# Help! It doesent work!



## MANTIS DUDE (Aug 5, 2008)

I tried the method of shining a light on a large hung up sheat but it doesent atract a thing! Any Tips?


----------



## pedro92 (Aug 5, 2008)

MANTIS DUDE said:


> I tried the method of shining a light on a large hung up sheat but it doesent atract a thing! Any Tips?


Is it for attracting food or mantids? I turn on the porch light and run net through group of food.


----------



## yen_saw (Aug 5, 2008)

Do not use halogen light. Flourescent light works better, mercury vapor light works the best. Here is one of the set up for trapping bug in one of my night hunt for moths and beetles.







Here is another one without the vapor lights. My son and friend David checking out the white sheet. Sometimes flourescent light will be good enough to capture bug.






Another tip is that try to avoid night hunt when it is full moon and away from all the city lights. A hot and humid night usually yield many kinds of bugs.


----------



## pedro92 (Aug 6, 2008)

yen_saw said:


> Do not use halogen light. Flourescent light works better, mercury vapor light works the best.
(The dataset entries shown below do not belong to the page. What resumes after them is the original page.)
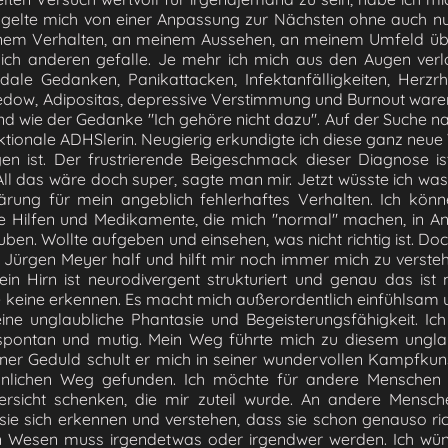
ngelte mich von einer Anpassung zur Nächsten ohne auch nur
nem Verhalten, an meinem Aussehen, an meinem Umfeld über
ich anderen gefalle. Je mehr ich mich aus den Augen verl
idale Gedanken, Panikattacken, Infektanfälligkeiten, Herzr
ow, Adipositas, depressive Verstimmung und Burnout waren
nd wie der Gedanke "Ich gehöre nicht dazu". Auf der Suche n
ktionale ADHSlerin. Neugierig erkundigte ich diese ganz neue
en ist. Der frustrierende Beigeschmack dieser Diagnose is
All das wäre doch super, sagte man mir. Jetzt wüsste ich was
lärung für mein angeblich fehlerhaftes Verhalten. Ich kön
Hilfen und Medikamente, die mich "normal" machen, in Ans
uben. Wollte aufgeben und einsehen, was nicht richtig ist. Doc
u Jürgen Meyer half und hilft mir noch immer mich zu verst
in Hirn ist neurodivergent strukturiert und genau das ist 
keine erkennen. Es macht mich außerordentlich einfühlsam und 
 eine unglaubliche Phantasie und Begeisterungsfähigkeit. I
in spontan und mutig. Mein Weg führte mich zu diesem unglau
einer Geduld schult er mich in seiner wundervollen Kampfku
nlichen Weg gefunden. Ich möchte für andere Menschen 
versicht schenken, die mir zuteil wurde. An andere Mensch
sie sich erkennen und verstehen, dass sie schon genauso richt
in Wesen muss irgendetwas oder irgendwer werden. Ich wün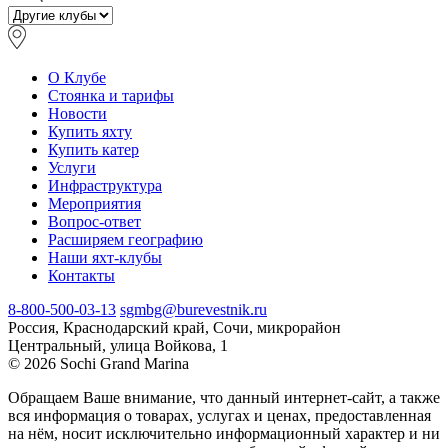
О Клубе
Стоянка и тарифы
Новости
Купить яхту
Купить катер
Услуги
Инфраструктура
Мероприятия
Вопрос-ответ
Расширяем географию
Наши яхт-клубы
Контакты
8-800-500-03-13
sgmbg@burevestnik.ru
Россия, Краснодарский край, Сочи, микрорайон
Центральный, улица Войкова, 1
© 2026 Sochi Grand Marina
Обращаем Ваше внимание, что данный интернет-сайт, а также
вся информация о товарах, услугах и ценах, предоставленная
на нём, носит исключительно информационный характер и ни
Here is one of the set up for trapping bug in one of my night hunt for moths and beetles.
> 
> 
> 
> ...


You have quite a set up. How many bugs do you get on one night


----------



## OGIGA (Aug 6, 2008)

Yen, how do you collect them? One by one?


----------



## idolomantis (Aug 6, 2008)

i do the same as yen and i find alot. aven bats come to it.


----------



## Hypoponera (Aug 6, 2008)

A "black light" will work well also. That's why they are used on bug zappers!


----------



## The_Asa (Aug 6, 2008)

Echoing Hypoponera, Black light works as well.


----------



## yen_saw (Aug 6, 2008)

Chameleonare said:


> You have quite a set up. How many bugs do you get on one night


Most of the set-up are just PVC pipe and some simple wiring, not very complicated. You can find most of the materials in Home Depo. Vapor light bulb and generator are the only two expensive parts.



OGIGA said:


> Yen, how do you collect them? One by one?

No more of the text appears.